MPs want action to be taken against SABC executives who continue to appeal court matters and enter into contracts despite the ongoing inquiry into the broadcaster’s affairs.
The special parliamentary committee probing the SABC met yesterday and MPs across the political spectrum voiced concern over what they termed “reckless” behaviour by SABC executives.
The matter was brought up by ANC MP Jabu Mahlangu, who questioned the decision by SABC to challenge the court’s decision to set aside Hlaudi Motsoeneng’s appointment at the national broadcaster.
Mahlangu said under normal circumstances such a decision would be taken by a board of directors, but there was no board at the SABC.
He said he didn’t understand how the SABC would deal with such a matter while the Parliament’s ad hoc committee into the affairs of the SABC was dealing with the same matter and had discussed it in the presence of SABC leadership in December.
“This is a very, very serious concern as to what is happening at the SABC, what are we dealing with in that space.”
Mahlangu said the committee would have to make very serious decisions because there was a question of accountability that needed to be satisfied.
“It is time that either Parliament takes a decision or as we enact law, we make it clear that when people take reckless decisions, like the one at the SABC, they should pay out of their own pockets,” said Mahlangu.
“We cannot allow a situation where public funds are just used recklessly by people employed by the state.
“As we were going through this process, the officials of the SABC were part of this meeting, they know the heartbeat of this committee about a range of things; but they go out of here and do exactly the things we are reflecting on,” Mahlangu said.
Another ANC MP, Patrick Chauke, said the portfolio committee that oversaw the SABC should have stopped the broadcaster from going to court.
“When the portfolio committee fails to discharge its duties, then it becomes a problem,” said Chauke.
He said there were contracts “happening at the SABC fraudulently, as we speak”.
Chauke said “the so-called executive at the SABC” were undermining the parliamentary process.
“It’s a clear demonstration that they don’t care.

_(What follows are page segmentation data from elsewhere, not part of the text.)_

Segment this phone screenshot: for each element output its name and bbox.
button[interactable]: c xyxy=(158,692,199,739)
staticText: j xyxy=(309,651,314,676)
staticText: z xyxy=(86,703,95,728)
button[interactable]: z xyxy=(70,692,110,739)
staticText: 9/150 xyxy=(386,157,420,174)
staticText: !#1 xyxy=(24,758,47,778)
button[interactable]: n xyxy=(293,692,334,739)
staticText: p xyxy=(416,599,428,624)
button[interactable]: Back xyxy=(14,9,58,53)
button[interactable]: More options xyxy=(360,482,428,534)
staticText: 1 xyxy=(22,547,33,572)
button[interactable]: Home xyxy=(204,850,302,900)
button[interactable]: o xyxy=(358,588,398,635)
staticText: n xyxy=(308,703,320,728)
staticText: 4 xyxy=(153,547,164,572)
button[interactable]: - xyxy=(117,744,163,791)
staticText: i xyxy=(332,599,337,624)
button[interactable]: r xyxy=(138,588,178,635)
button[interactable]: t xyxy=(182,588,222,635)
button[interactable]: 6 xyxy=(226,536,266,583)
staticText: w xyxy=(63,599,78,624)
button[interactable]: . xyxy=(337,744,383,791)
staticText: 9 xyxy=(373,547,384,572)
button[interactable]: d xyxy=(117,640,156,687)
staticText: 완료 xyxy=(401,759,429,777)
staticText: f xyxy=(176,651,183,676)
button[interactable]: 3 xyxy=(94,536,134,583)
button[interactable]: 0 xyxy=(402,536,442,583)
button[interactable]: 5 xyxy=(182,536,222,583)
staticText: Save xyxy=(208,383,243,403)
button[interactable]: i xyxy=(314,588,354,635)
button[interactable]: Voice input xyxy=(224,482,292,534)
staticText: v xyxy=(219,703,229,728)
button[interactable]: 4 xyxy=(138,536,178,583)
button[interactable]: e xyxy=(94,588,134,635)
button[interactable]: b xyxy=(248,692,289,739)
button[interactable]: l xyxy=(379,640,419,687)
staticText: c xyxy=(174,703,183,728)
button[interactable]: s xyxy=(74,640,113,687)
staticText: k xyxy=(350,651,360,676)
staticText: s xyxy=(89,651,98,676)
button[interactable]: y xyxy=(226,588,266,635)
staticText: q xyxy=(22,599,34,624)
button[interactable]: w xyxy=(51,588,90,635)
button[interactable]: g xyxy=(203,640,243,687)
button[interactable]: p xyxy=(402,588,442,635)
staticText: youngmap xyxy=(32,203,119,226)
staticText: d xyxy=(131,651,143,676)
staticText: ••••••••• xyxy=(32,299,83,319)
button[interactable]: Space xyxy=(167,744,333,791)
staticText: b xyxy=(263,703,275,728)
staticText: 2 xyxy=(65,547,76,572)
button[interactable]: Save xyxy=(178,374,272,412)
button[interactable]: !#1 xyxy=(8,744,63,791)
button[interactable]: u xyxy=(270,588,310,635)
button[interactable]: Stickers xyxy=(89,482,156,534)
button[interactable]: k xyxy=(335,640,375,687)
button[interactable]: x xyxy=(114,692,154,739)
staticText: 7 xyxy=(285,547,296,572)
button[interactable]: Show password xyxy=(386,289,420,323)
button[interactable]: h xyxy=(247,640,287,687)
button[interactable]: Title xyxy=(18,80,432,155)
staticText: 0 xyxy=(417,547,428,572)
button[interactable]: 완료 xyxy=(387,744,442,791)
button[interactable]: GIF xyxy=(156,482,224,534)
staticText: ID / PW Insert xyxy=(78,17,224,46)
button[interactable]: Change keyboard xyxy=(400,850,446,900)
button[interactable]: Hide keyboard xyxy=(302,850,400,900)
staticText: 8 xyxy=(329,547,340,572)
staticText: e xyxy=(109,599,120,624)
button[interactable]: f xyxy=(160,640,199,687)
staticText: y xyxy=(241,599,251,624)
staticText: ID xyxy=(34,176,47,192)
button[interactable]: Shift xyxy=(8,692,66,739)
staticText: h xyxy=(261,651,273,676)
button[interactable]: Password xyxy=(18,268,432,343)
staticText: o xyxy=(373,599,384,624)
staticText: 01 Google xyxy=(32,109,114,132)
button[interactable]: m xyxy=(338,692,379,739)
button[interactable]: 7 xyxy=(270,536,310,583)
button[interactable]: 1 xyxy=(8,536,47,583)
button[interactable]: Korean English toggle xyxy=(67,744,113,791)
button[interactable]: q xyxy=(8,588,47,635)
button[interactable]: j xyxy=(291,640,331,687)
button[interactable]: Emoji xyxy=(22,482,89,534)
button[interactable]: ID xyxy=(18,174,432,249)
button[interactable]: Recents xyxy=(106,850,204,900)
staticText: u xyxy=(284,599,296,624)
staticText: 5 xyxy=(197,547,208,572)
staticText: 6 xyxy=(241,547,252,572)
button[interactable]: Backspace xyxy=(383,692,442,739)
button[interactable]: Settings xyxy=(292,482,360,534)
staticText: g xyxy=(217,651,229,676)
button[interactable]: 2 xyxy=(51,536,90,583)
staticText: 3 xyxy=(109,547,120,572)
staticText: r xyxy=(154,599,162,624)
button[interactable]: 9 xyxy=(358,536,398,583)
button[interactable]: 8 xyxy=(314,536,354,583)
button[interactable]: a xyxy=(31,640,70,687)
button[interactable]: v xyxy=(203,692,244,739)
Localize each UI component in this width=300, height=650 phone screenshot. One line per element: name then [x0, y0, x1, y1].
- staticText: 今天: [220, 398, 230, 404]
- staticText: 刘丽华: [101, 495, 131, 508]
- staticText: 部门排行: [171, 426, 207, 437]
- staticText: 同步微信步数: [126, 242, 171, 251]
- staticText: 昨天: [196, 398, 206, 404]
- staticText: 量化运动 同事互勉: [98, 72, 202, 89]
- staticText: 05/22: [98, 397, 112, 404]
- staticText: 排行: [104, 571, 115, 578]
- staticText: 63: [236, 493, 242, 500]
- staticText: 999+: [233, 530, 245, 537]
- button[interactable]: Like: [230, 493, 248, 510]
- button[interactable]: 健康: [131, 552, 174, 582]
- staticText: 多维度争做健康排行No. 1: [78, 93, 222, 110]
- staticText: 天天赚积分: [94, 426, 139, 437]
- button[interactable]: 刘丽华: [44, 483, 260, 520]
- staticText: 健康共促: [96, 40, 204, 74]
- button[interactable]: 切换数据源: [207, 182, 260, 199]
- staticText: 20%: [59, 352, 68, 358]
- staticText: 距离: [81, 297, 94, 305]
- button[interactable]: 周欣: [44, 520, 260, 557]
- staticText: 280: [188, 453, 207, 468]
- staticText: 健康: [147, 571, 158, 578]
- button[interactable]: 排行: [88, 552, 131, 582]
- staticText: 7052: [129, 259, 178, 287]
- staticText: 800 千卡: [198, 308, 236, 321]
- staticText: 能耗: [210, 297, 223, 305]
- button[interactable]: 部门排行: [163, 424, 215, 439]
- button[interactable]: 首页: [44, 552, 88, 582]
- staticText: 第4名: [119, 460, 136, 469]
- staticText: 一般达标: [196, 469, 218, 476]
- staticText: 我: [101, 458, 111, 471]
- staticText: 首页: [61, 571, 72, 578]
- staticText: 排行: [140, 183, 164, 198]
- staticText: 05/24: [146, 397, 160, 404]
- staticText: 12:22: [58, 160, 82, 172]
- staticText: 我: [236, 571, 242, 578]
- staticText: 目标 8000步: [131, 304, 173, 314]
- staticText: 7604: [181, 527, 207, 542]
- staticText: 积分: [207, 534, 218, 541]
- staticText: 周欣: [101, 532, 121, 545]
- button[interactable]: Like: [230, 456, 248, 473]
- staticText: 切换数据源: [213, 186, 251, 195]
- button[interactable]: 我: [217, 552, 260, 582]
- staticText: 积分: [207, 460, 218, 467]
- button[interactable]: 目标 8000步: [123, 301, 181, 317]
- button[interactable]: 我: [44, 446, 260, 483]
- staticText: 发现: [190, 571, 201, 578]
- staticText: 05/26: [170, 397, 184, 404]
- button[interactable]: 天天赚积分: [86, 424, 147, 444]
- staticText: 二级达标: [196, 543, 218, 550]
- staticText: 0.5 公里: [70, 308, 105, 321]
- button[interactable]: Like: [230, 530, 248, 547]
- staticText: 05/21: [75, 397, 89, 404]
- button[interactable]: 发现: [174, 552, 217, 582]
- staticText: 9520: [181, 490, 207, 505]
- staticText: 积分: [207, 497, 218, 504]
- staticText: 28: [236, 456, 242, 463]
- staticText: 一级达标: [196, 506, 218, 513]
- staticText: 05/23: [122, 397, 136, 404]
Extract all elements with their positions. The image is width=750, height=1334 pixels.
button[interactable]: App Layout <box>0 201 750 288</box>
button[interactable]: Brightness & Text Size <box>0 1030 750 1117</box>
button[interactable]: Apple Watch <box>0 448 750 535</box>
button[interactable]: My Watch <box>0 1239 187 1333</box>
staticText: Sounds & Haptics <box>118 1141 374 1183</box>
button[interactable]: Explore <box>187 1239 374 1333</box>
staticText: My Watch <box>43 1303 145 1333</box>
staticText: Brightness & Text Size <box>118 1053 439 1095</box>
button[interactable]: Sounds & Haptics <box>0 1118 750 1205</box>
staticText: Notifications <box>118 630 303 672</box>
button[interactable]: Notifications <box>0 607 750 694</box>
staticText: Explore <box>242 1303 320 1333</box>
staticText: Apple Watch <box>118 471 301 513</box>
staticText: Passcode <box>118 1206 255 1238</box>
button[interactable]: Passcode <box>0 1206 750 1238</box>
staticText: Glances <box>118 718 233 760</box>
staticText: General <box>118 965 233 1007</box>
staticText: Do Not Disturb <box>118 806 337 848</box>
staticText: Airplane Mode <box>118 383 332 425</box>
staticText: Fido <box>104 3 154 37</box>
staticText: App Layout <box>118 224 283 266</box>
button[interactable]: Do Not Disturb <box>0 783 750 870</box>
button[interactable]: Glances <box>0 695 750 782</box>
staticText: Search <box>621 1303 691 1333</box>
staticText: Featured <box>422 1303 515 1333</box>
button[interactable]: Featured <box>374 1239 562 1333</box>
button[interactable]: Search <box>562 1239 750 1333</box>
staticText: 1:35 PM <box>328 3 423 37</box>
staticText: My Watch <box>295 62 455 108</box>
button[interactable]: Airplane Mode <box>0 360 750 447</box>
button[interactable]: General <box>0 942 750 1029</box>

But I want to make it clear that action will be taken; that come will come,” he vowed.
The Times newspaper reported this week that the SABC entered into contracts around Christmas despite the parliamentary probe into the corporation.
Lack of faith
The Inkatha Freedom Party’s Narend Singh accused the SABC executives of not acting in good faith.
“While we are dealing with all the issues here, there seems to be no good faith from certain members of the SABC,” he said.

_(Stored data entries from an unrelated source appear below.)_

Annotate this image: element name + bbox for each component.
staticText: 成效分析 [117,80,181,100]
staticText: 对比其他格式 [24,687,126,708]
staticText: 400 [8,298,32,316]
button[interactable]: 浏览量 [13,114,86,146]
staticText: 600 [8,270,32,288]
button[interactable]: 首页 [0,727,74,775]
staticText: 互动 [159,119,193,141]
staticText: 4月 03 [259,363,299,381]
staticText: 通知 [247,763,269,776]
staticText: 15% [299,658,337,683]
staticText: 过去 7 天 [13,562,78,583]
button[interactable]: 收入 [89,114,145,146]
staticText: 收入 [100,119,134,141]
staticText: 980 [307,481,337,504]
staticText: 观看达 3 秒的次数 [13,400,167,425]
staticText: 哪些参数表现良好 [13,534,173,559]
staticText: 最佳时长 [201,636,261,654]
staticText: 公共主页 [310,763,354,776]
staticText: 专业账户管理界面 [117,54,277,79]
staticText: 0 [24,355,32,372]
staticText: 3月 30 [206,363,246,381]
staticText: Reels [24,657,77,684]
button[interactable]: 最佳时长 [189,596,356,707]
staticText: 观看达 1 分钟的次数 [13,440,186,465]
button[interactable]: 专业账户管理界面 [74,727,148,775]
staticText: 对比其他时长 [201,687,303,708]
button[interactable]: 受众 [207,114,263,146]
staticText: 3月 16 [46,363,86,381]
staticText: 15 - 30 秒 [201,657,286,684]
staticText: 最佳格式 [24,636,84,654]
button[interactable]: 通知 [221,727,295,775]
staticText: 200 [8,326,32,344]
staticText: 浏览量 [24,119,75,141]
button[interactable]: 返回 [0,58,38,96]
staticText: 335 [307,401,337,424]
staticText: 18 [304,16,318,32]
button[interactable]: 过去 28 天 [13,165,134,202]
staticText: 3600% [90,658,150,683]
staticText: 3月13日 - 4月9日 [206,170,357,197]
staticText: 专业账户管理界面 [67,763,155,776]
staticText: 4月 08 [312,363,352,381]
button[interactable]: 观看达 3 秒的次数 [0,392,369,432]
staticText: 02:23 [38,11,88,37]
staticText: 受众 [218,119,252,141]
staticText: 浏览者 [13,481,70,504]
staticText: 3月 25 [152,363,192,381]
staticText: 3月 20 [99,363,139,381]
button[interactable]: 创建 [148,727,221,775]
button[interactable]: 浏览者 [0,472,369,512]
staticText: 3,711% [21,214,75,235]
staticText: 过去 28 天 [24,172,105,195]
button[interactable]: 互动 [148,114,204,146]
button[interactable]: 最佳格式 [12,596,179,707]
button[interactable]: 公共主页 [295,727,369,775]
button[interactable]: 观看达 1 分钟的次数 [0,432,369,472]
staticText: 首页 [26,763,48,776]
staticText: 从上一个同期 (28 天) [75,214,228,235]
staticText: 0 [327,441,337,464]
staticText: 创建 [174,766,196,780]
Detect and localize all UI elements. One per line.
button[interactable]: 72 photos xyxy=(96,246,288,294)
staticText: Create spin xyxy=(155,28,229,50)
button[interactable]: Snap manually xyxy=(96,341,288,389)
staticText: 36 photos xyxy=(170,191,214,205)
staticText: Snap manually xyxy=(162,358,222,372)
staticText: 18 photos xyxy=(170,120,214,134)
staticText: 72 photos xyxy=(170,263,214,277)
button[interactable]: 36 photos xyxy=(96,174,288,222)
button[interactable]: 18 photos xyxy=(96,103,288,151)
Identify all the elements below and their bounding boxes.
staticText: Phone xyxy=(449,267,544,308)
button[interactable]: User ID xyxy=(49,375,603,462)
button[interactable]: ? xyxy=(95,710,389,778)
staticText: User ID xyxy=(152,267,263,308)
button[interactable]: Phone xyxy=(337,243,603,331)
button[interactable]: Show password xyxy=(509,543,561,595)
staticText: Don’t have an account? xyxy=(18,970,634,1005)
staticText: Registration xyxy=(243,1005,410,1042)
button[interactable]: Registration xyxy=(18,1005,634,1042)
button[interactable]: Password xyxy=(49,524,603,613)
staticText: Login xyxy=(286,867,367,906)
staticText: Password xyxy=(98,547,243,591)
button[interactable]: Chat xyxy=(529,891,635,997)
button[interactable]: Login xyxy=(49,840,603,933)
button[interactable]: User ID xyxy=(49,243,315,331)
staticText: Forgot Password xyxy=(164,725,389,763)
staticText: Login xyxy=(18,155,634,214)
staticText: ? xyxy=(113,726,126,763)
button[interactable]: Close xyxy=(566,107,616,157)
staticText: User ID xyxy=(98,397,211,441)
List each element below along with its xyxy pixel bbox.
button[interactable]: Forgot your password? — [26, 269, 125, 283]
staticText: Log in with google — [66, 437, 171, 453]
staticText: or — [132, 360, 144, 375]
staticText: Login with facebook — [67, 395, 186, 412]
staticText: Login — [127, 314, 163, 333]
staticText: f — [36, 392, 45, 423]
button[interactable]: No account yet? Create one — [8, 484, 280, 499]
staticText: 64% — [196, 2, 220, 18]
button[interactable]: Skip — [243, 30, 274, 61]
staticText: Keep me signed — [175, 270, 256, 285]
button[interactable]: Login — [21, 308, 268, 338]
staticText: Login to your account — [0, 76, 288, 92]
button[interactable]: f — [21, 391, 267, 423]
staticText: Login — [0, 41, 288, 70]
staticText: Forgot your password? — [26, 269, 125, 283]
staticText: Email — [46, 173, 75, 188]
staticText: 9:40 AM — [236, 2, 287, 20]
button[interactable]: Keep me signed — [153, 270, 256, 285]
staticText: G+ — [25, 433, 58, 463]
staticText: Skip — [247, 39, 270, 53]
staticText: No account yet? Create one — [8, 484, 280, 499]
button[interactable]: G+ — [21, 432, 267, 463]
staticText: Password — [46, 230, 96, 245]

Singh cited reported comments made by SABC spokesman Kaizer Kganyago in the media, about how the SABC would not change its policies “no matter who says what”.
“I think they need to be told to act in good faith and not treat this committee with contempt,” said Singh.
The Economic Freedom Fighters’ Fana Mokoena wanted Communications Minister Faith Muthambi to get an explanation from the remaining SABC board of executives as to why they continue to take the “terrible decisions” they are taking at the SABC.
The committee, as proposed by the Democratic Alliance’s Phumzile van Damme, felt the matter should be referred to the communications committee, which is responsible with overseeing the SABC.
The SABC inquiry is expecting submissions to its draft report by tomorrow’s deadline. Only five submissions had been made by yesterday – by the so called SABC8 group of journalists, Phil Molefe, SABC presenter Dumile Mateza, the broadcaster’s former head of technology Sipho Masinga and a public relations company, Foxton.
The committee will meet again next Tuesday.